- The Washington Times - Saturday, October 25, 2003

‘Tis the season for pumpkin carving, and here are some tips from professional gourd artist Hugh McMahon of Brooklyn, N.Y., on how to make the best of it:

• Pick a pumpkin that suits the design: “If you’re doing a portrait, you need a tall pumpkin. But if you’re doing a cat, for example, you’d probably want a rounder pumpkin,” says Mr. McMahon, who specializes in pumpkin portraits of such celebrities as Martha Stewart and Arnold Schwarzenegger.

• A lighter-colored pumpkin will glow better.

• Keep the pumpkin in a cool place.

• Cut the underside of the pumpkin to clean out the seeds. When cutting the underside, make sure the pumpkin can stand and has good balance.

• For portraiture, pumpkin-carving tools are not sharp enough. Mr. McMahon uses vegetable and fruit knives as well as an Exacto knife for precision cutting. Children, however, should use duller pumpkin-carving tools, he says.

In his designs, Mr. McMahon sometimes doesn’t cut through the pumpkin completely but leaves a sheer layer of pumpkin wall to create shadows and other details.

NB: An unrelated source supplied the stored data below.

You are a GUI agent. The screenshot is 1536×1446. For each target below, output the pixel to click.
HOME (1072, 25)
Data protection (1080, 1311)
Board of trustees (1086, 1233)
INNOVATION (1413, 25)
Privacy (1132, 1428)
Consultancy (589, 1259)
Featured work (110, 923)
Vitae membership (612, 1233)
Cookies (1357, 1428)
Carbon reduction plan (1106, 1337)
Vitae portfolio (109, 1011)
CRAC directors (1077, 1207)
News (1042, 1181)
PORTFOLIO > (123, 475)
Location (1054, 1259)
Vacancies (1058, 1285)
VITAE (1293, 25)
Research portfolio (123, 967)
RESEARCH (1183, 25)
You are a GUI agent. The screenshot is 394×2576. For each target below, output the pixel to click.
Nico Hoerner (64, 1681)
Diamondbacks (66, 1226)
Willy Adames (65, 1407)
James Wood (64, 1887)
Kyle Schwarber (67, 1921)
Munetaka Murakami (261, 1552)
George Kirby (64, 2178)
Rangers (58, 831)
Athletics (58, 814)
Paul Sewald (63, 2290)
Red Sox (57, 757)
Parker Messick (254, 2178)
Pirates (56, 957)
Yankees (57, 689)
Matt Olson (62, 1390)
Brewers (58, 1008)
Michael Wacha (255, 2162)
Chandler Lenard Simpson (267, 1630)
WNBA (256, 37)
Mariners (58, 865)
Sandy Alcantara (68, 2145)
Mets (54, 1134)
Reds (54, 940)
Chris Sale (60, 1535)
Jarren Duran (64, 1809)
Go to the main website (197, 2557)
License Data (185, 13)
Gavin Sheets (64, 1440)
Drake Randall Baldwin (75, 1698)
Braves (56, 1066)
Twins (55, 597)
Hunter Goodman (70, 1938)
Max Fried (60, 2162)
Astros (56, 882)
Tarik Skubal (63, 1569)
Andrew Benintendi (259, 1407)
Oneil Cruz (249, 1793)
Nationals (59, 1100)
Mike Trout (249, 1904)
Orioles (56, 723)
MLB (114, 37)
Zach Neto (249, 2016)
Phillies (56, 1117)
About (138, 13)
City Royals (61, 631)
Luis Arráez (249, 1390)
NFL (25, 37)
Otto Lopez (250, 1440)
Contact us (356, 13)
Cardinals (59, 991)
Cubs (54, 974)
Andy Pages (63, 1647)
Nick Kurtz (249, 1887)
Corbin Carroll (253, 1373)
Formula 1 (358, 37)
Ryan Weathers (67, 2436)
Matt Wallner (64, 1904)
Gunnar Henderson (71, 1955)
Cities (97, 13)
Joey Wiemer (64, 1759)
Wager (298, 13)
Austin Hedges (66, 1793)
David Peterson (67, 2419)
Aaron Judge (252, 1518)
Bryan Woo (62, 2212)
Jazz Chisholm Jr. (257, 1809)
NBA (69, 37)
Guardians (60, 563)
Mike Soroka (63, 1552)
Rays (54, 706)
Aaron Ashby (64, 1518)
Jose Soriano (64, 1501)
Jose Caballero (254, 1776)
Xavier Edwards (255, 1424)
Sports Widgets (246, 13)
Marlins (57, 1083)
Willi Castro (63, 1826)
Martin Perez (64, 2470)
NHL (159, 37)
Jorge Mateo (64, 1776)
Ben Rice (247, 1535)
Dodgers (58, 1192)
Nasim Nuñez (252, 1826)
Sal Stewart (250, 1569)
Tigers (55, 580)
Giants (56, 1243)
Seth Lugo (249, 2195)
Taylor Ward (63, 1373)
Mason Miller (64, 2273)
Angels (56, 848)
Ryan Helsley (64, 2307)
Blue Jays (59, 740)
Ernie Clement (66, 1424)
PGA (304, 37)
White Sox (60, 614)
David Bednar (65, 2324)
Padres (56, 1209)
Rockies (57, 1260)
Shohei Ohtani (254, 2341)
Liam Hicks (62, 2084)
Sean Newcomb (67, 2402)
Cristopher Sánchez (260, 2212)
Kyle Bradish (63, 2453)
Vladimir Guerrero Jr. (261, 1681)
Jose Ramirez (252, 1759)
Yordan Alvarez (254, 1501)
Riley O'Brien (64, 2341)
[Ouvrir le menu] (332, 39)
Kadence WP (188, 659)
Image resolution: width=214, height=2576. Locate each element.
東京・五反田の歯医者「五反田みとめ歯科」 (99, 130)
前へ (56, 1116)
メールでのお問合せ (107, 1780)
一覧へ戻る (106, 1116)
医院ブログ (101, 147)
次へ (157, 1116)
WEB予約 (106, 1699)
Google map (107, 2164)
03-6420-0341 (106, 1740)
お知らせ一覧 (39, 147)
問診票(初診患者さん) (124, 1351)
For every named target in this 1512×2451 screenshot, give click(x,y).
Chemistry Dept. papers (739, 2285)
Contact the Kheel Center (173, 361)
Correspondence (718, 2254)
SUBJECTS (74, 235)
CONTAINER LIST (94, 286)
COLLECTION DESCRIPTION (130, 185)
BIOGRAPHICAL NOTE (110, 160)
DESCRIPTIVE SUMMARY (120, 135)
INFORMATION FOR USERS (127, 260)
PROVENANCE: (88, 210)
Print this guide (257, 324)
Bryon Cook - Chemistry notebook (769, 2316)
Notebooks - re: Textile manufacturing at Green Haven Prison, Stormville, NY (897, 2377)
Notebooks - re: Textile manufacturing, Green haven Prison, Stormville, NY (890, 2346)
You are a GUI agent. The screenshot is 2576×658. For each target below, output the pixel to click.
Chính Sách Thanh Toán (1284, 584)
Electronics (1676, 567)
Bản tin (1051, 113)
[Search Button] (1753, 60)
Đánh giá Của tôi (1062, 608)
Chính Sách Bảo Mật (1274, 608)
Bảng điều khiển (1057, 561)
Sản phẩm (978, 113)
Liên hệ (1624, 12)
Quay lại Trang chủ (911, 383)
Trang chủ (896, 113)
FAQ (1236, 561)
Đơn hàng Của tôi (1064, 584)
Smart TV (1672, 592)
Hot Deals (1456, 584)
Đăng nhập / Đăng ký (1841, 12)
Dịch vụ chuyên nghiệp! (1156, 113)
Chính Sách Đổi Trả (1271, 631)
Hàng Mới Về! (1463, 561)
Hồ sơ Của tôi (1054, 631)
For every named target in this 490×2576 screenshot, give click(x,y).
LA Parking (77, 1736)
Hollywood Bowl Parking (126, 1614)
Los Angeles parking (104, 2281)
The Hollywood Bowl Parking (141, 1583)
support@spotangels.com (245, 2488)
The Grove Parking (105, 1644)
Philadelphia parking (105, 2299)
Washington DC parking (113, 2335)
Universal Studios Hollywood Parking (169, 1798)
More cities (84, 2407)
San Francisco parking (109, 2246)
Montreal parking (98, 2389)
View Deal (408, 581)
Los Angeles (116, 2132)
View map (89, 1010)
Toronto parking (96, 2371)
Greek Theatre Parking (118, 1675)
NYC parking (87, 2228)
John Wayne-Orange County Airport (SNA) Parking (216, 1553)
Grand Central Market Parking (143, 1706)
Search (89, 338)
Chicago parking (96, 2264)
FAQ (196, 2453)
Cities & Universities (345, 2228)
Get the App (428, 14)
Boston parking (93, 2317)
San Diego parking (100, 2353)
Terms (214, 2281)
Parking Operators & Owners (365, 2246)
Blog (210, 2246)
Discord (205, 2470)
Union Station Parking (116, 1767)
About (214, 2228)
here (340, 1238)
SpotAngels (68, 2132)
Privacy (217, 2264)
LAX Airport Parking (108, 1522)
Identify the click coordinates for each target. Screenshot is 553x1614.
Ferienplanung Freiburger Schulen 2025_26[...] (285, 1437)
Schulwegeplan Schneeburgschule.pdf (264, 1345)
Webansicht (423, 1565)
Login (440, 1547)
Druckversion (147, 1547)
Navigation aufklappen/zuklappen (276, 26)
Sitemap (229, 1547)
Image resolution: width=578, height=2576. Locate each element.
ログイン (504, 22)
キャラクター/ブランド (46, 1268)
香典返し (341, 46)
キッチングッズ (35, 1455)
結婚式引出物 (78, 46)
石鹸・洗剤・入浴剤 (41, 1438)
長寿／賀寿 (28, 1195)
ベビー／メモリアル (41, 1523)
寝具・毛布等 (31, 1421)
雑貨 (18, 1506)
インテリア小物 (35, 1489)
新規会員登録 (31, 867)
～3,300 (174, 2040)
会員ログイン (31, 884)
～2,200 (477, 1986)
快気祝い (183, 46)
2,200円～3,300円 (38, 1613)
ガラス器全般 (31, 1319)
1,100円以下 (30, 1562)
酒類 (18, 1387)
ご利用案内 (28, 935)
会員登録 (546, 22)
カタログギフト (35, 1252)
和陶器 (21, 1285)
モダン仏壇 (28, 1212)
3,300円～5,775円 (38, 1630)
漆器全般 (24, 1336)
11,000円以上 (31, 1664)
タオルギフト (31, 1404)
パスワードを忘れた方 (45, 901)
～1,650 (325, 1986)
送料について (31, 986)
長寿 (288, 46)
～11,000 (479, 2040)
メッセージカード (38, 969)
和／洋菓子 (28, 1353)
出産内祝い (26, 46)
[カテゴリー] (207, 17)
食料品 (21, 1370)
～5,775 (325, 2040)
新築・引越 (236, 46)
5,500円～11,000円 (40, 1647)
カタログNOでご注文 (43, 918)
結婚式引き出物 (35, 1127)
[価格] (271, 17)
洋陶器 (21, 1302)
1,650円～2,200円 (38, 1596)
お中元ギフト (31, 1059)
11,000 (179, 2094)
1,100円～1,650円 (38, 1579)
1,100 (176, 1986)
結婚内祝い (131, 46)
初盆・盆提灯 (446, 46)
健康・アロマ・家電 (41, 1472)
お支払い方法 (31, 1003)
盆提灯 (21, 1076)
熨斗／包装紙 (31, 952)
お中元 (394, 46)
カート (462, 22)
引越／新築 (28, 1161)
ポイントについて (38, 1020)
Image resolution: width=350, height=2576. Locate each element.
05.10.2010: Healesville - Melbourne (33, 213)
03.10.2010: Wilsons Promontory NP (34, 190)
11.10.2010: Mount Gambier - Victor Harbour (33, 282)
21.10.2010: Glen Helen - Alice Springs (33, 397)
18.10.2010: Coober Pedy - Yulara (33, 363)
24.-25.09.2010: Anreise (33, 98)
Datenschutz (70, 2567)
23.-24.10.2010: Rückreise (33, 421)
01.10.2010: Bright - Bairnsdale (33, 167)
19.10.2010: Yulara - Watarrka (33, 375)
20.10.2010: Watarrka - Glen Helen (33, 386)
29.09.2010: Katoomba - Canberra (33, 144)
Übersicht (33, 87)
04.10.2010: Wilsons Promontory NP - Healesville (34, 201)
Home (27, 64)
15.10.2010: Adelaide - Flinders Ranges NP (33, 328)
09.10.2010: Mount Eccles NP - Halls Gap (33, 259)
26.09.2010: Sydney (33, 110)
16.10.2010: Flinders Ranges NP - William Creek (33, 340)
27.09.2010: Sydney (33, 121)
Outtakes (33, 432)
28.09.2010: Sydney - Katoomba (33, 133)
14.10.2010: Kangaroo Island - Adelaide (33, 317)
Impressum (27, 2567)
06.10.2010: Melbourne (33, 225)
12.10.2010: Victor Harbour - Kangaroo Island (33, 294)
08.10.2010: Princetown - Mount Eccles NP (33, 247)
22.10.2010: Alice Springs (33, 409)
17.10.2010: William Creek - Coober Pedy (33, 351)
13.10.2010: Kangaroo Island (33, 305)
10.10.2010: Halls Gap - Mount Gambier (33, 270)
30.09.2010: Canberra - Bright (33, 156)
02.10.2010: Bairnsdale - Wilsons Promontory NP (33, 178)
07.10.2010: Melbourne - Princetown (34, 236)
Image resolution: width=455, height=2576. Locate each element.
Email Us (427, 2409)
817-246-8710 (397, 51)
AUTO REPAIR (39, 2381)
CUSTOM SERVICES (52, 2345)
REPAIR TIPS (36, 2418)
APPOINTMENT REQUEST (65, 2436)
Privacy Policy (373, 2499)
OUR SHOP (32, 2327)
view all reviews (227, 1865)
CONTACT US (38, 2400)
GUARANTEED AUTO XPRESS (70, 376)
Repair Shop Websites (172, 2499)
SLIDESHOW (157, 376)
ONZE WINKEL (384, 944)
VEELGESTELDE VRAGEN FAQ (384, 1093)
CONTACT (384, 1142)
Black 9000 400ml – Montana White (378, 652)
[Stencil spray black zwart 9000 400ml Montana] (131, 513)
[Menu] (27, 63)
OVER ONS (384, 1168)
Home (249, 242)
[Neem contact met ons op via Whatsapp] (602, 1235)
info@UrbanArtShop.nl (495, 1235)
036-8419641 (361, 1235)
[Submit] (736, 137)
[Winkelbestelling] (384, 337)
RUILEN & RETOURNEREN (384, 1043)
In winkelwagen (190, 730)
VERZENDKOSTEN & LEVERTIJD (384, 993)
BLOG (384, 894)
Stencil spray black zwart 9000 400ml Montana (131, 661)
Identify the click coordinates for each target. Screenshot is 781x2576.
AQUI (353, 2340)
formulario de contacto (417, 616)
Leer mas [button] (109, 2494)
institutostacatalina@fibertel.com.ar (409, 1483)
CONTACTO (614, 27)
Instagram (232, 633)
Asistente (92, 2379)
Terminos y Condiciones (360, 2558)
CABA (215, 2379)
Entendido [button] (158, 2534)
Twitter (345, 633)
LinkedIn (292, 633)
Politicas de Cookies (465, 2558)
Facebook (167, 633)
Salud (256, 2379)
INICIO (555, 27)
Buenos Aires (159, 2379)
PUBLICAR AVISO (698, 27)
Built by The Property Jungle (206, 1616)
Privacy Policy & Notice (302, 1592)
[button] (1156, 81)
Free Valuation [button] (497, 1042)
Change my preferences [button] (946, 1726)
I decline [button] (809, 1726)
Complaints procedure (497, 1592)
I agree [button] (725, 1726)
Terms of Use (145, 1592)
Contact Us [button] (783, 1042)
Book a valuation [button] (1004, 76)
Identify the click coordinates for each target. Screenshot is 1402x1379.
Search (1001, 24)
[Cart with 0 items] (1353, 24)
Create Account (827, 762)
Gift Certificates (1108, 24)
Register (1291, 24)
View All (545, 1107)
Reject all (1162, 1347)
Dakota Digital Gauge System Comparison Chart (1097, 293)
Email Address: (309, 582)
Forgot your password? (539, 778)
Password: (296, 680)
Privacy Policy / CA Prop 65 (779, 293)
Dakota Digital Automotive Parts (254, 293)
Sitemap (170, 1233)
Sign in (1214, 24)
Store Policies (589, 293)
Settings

• Use a water-based marker to work on the design on the pumpkin itself. The design also can be done on a piece of paper and then traced onto the pumpkin.

• In picking a design, Mr. McMahon urges adults and children to “use your imagination, do something you wouldn’t normally see.” Beginners should keep designs simple, though, avoiding too many curves and angles.

• When you have finished carving, spray the pumpkin with lemon juice, which will make it last longer.